I went ahead and installed the new .whl that @smth put out, (changing to cu80 since I have cuda 8.0), and the install seemed to go well. I can train a net, but I am wondering if I need to do anything else to make sure that it uses my GPUs? When I do nvidia-smi I do not see any activity… how can I force it to train using my GPUs? thanks.

EDIT:

I use net.cuda() and this seems to work. However when I try to run my script I get this error:

Traceback (most recent call last):
File “test.py”, line 266, in
yEst = net.forward_prop(currentBatchData)
File “test.py”, line 126, in forward_prop
x = F.max_pool2d(F.relu(self.conv1(x)), (2,2))
File “/data/venv/pytorch/local/lib/python2.7/site-packages/torch/nn/modules/module.py”, line 210, in call
result = self.forward(*input, **kwargs)
File “/data/venv/pytorch/local/lib/python2.7/site-packages/torch/nn/modules/conv.py”, line 235, in forward
self.padding, self.dilation, self.groups)
File “/data/venv/pytorch/local/lib/python2.7/site-packages/torch/nn/functional.py”, line 37, in conv2d
return f(input, weight, bias) if bias is not None else f(input, weight)
File “/data/venv/pytorch/local/lib/python2.7/site-packages/torch/nn/_functions/conv.py”, line 33, in forward
output = self._update_output(input, weight, bias)
File “/data/venv/pytorch/local/lib/python2.7/site-packages/torch/nn/_functions/conv.py”, line 88, in _update_output
return self._thnn(‘update_output’, input, weight, bias)
File “/data/venv/pytorch/local/lib/python2.7/site-packages/torch/nn/_functions/conv.py”, line 147, in _thnn
return impl[fn_name](self, self._bufs[0], input, weight, *args)
File “/data/venv/pytorch/local/lib/python2.7/site-packages/torch/nn/_functions/conv.py”, line 219, in call_update_output
bias, *args)
TypeError: FloatSpatialConvolutionMM_updateOutput received an invalid combination of arguments - got (int, torch.FloatTensor, torch.FloatTensor, torch.cuda.FloatTensor, torch.cuda.FloatTensor, torch.FloatTensor, torch.FloatTensor, long, long, int, int, int, int), but expected (int state, torch.FloatTensor input, torch.FloatTensor output, torch.FloatTensor weight, [torch.FloatTensor bias or None], torch.FloatTensor finput, torch.FloatTensor fgradInput, int kW, int kH, int dW, int dH, int padW, int padH)

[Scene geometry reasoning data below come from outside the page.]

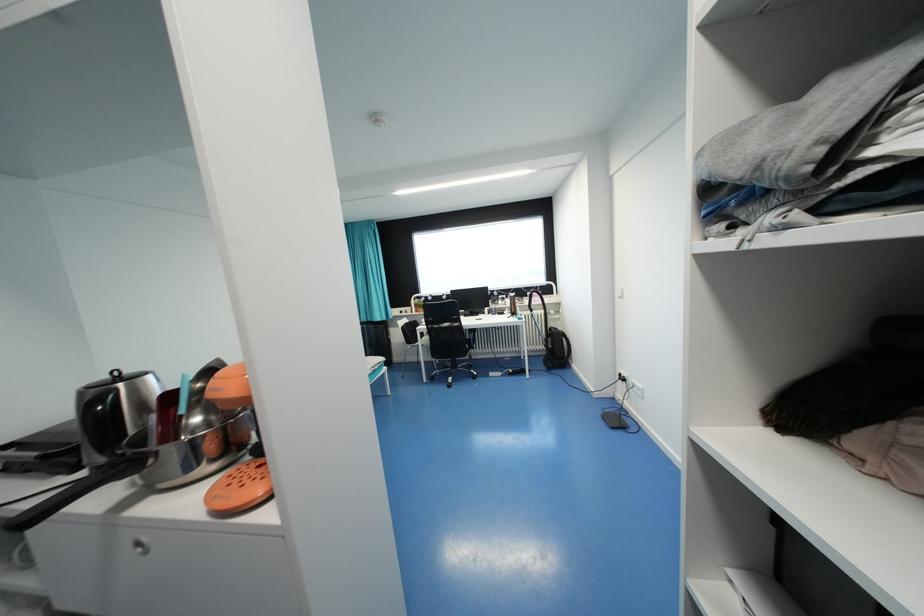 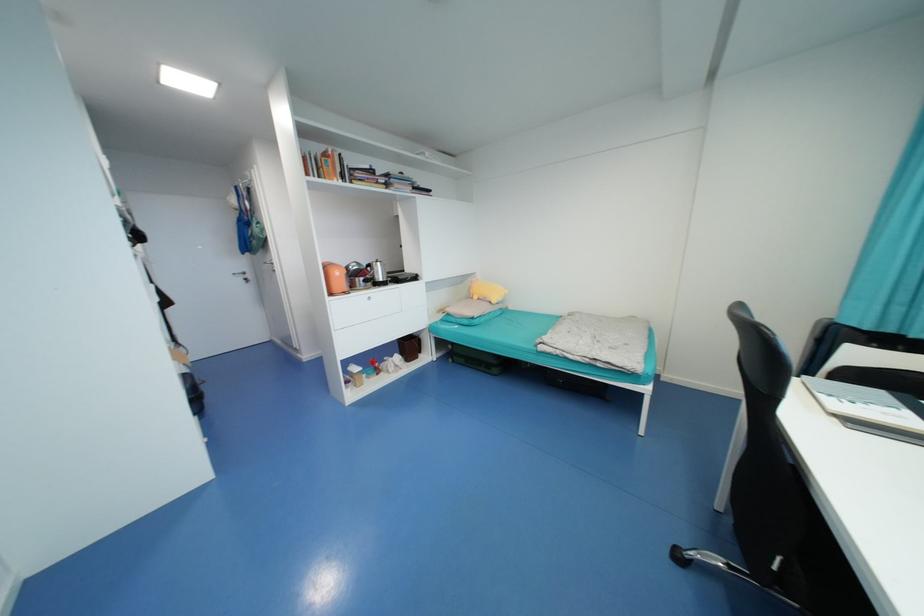 Question: I am providing you with two images of the same scene from different viewpoints. Please identify which objects are invisible in image2.

Choices:
 (A) stainless steel bowl
 (B) orange kettle
 (C) white box lid
 (D) book

Answer: (A) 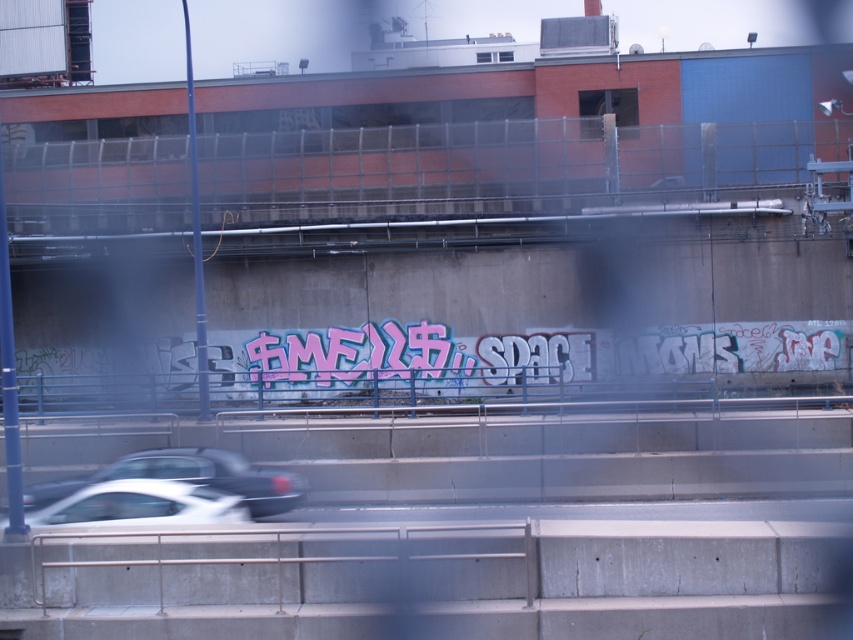 You are a photographer trying to capture the blue metal fence at center and the white glossy car at lower center in a single frame. Based on their sizes, which object should you focus on to ensure both are fully visible in the photo?

The blue metal fence at center is wider than the white glossy car at lower center, so you should focus on the blue metal fence at center to ensure both objects are fully visible in the photo. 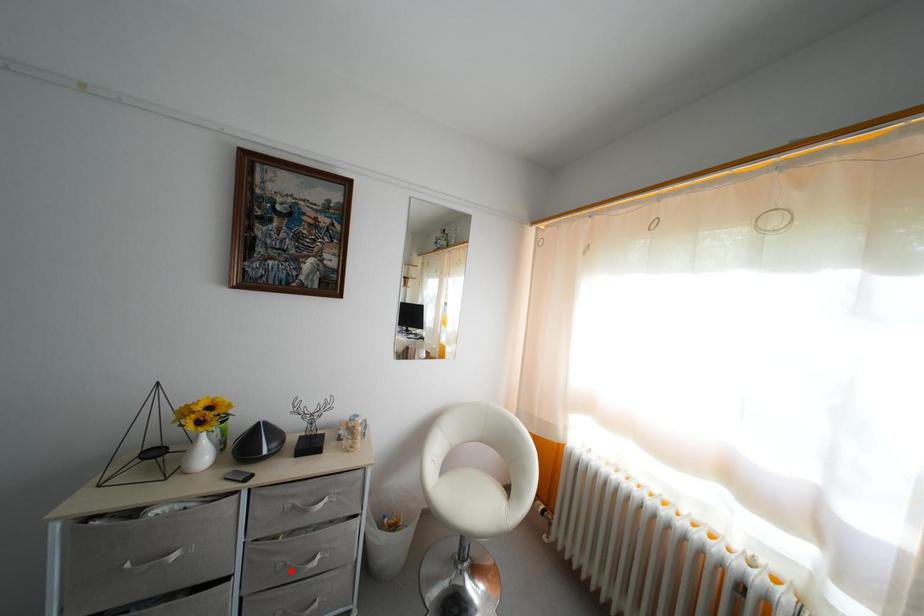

(If I do not try to run net.cuda() my script works find on the CPU).

Look like your input haven’t gotten sent to GPU yet.
Just to be sure, did you call something akin to input = Variable(input.cuda()) before forward it through the net?

1 Like

@NgPDat Ok so just to be sure, all I did was run myDNN.cuda() after the net was created but before the training loop, and in the forward prop, I have myDNN.forward(input.cuda()). However this still gives me the same error…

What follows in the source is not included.